Make an exact copy of the records, leaving out the images.

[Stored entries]
━━━
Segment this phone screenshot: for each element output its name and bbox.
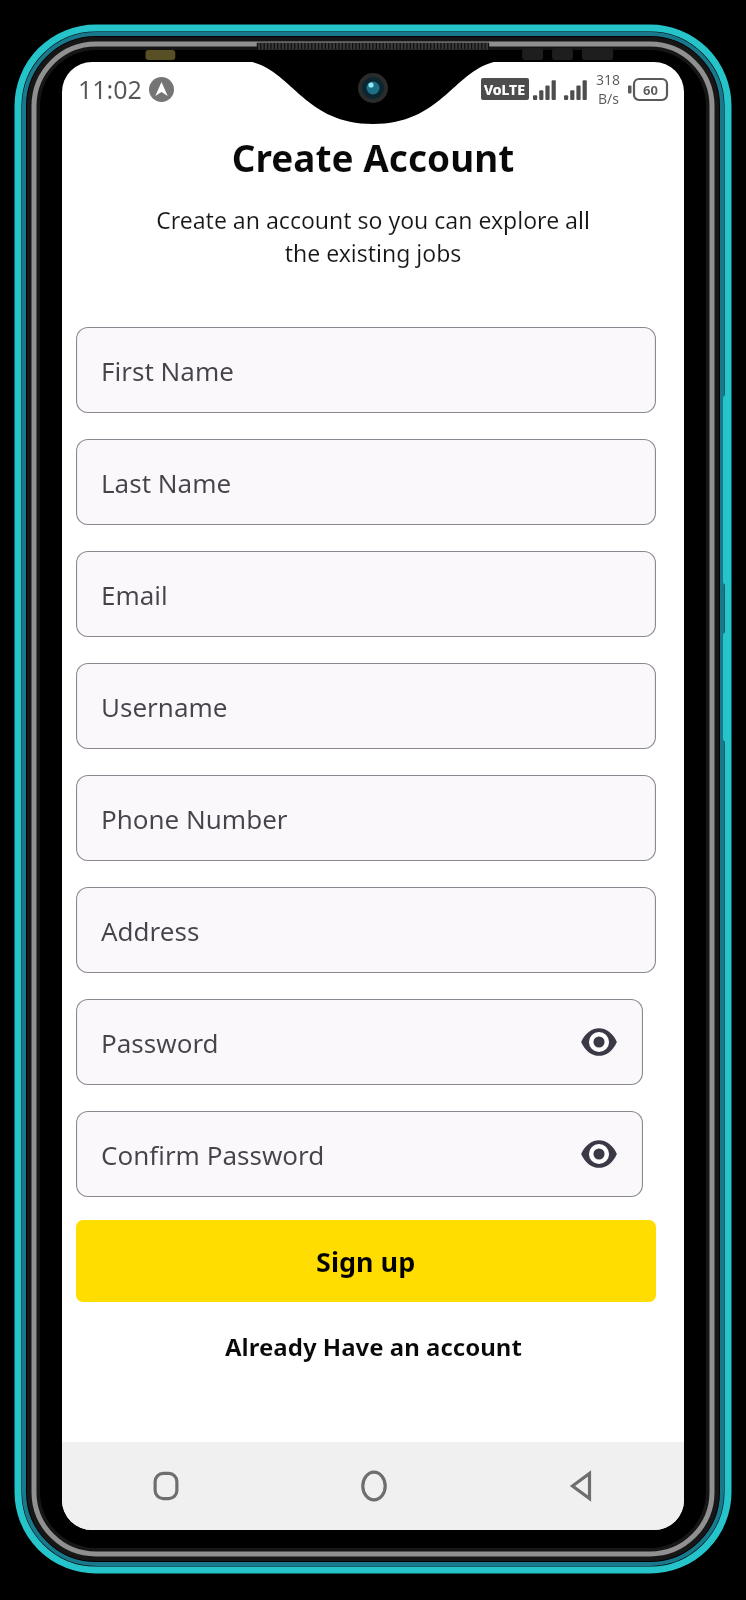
staticText: Confirm Password — [101, 1137, 325, 1172]
staticText: Sign up — [316, 1243, 416, 1280]
staticText: Username — [101, 689, 228, 724]
button[interactable]: Home — [270, 1442, 477, 1530]
staticText: Email — [101, 577, 168, 612]
button[interactable]: Back — [477, 1442, 684, 1530]
button[interactable]: Last Name — [76, 439, 656, 525]
staticText: 11:02 — [78, 72, 142, 106]
staticText: 60 — [643, 81, 658, 99]
button[interactable]: Recent apps — [62, 1442, 270, 1530]
staticText: Address — [101, 913, 200, 948]
button[interactable]: Email — [76, 551, 656, 637]
button[interactable]: Username — [76, 663, 656, 749]
staticText: Password — [101, 1025, 219, 1060]
staticText: Last Name — [101, 465, 232, 500]
staticText: Phone Number — [101, 801, 288, 836]
staticText: B/s — [598, 89, 620, 108]
staticText: Create Account — [62, 132, 684, 182]
button[interactable]: Confirm Password — [76, 1111, 643, 1197]
button[interactable]: Show password — [577, 1020, 621, 1064]
button[interactable]: Address — [76, 887, 656, 973]
staticText: 318 — [596, 70, 621, 89]
staticText: Create an account so you can explore all… — [62, 204, 684, 269]
staticText: Already Have an account — [225, 1330, 522, 1363]
staticText: VoLTE — [484, 80, 526, 99]
button[interactable]: Show password — [577, 1132, 621, 1176]
staticText: First Name — [101, 353, 234, 388]
button[interactable]: Already Have an account — [62, 1326, 684, 1367]
button[interactable]: Password — [76, 999, 643, 1085]
button[interactable]: Phone Number — [76, 775, 656, 861]
button[interactable]: Sign up — [76, 1220, 656, 1302]
button[interactable]: First Name — [76, 327, 656, 413]
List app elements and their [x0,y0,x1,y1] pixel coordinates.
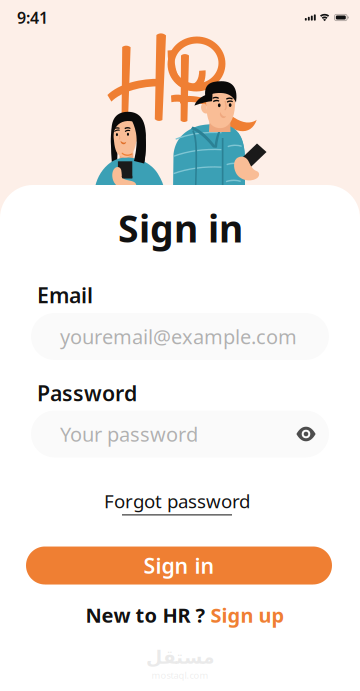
staticText: Sign in [144,551,214,580]
button[interactable]: Forgot password [104,489,250,515]
staticText: New to HR ? [86,602,210,628]
button[interactable]: Sign in [26,546,332,584]
staticText: Password [37,379,137,407]
staticText: Sign in [118,203,243,253]
staticText: mostaql.com [152,669,208,681]
staticText: 9:41 [17,7,48,28]
staticText: youremail@example.com [60,323,297,350]
staticText: Your password [60,421,198,447]
staticText: Sign up [210,602,284,628]
button[interactable]: Sign up [210,602,284,628]
staticText: Forgot password [104,489,250,513]
staticText: Email [37,281,93,309]
staticText: مستقل [146,647,214,668]
button[interactable]: Show password [283,410,329,458]
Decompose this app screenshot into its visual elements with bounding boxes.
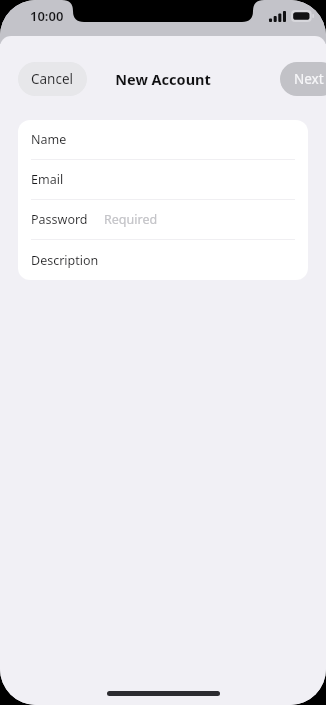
staticText: Email bbox=[31, 171, 64, 188]
button[interactable]: Description bbox=[18, 240, 308, 280]
staticText: Password bbox=[31, 211, 88, 228]
staticText: Required bbox=[104, 211, 158, 228]
button[interactable]: Password bbox=[18, 200, 308, 240]
button[interactable]: Next bbox=[280, 62, 326, 96]
staticText: Next bbox=[294, 70, 324, 88]
button[interactable]: Name bbox=[18, 120, 308, 160]
button[interactable]: Email bbox=[18, 160, 308, 200]
staticText: Name bbox=[31, 131, 67, 148]
other: Battery bbox=[291, 10, 315, 22]
staticText: New Account bbox=[115, 69, 211, 89]
other: Cellular signal bbox=[269, 11, 286, 22]
staticText: Description bbox=[31, 252, 99, 269]
staticText: Cancel bbox=[31, 70, 74, 88]
staticText: 10:00 bbox=[30, 7, 64, 25]
button[interactable]: Cancel bbox=[18, 62, 87, 96]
━━━
ANSWER FOR THE TASK –
Segment this phone screenshot: for each element output its name and bbox.
staticText: Confirm Password — [101, 1137, 325, 1172]
staticText: Sign up — [316, 1243, 416, 1280]
staticText: Username — [101, 689, 228, 724]
button[interactable]: Home — [270, 1442, 477, 1530]
staticText: Email — [101, 577, 168, 612]
button[interactable]: Back — [477, 1442, 684, 1530]
button[interactable]: Last Name — [76, 439, 656, 525]
staticText: 11:02 — [78, 72, 142, 106]
staticText: 60 — [643, 81, 658, 99]
button[interactable]: Recent apps — [62, 1442, 270, 1530]
staticText: Address — [101, 913, 200, 948]
button[interactable]: Email — [76, 551, 656, 637]
button[interactable]: Username — [76, 663, 656, 749]
staticText: Password — [101, 1025, 219, 1060]
staticText: Last Name — [101, 465, 232, 500]
staticText: Phone Number — [101, 801, 288, 836]
staticText: B/s — [598, 89, 620, 108]
staticText: Create Account — [62, 132, 684, 182]
button[interactable]: Confirm Password — [76, 1111, 643, 1197]
button[interactable]: Show password — [577, 1020, 621, 1064]
button[interactable]: Address — [76, 887, 656, 973]
staticText: 318 — [596, 70, 621, 89]
staticText: Create an account so you can explore all… — [62, 204, 684, 269]
staticText: Already Have an account — [225, 1330, 522, 1363]
staticText: VoLTE — [484, 80, 526, 99]
button[interactable]: Show password — [577, 1132, 621, 1176]
staticText: First Name — [101, 353, 234, 388]
button[interactable]: Already Have an account — [62, 1326, 684, 1367]
button[interactable]: Password — [76, 999, 643, 1085]
button[interactable]: Phone Number — [76, 775, 656, 861]
button[interactable]: Sign up — [76, 1220, 656, 1302]
button[interactable]: First Name — [76, 327, 656, 413]
List app elements and their [x0,y0,x1,y1] pixel coordinates.
staticText: Sign in [144,551,214,580]
button[interactable]: Forgot password [104,489,250,515]
staticText: New to HR ? [86,602,210,628]
button[interactable]: Sign in [26,546,332,584]
staticText: Password [37,379,137,407]
staticText: Sign in [118,203,243,253]
staticText: mostaql.com [152,669,208,681]
staticText: 9:41 [17,7,48,28]
staticText: youremail@example.com [60,323,297,350]
staticText: Your password [60,421,198,447]
staticText: Sign up [210,602,284,628]
button[interactable]: Sign up [210,602,284,628]
staticText: Forgot password [104,489,250,513]
staticText: Email [37,281,93,309]
staticText: مستقل [146,647,214,668]
button[interactable]: Show password [283,410,329,458]
Decompose this app screenshot into its visual elements with bounding boxes.
staticText: Email bbox=[31, 171, 64, 188]
button[interactable]: Description bbox=[18, 240, 308, 280]
staticText: Password bbox=[31, 211, 88, 228]
staticText: Required bbox=[104, 211, 158, 228]
button[interactable]: Password bbox=[18, 200, 308, 240]
button[interactable]: Next bbox=[280, 62, 326, 96]
staticText: Next bbox=[294, 70, 324, 88]
button[interactable]: Name bbox=[18, 120, 308, 160]
button[interactable]: Email bbox=[18, 160, 308, 200]
staticText: Name bbox=[31, 131, 67, 148]
other: Battery bbox=[291, 10, 315, 22]
staticText: New Account bbox=[115, 69, 211, 89]
other: Cellular signal bbox=[269, 11, 286, 22]
staticText: Description bbox=[31, 252, 99, 269]
staticText: Cancel bbox=[31, 70, 74, 88]
staticText: 10:00 bbox=[30, 7, 64, 25]
button[interactable]: Cancel bbox=[18, 62, 87, 96]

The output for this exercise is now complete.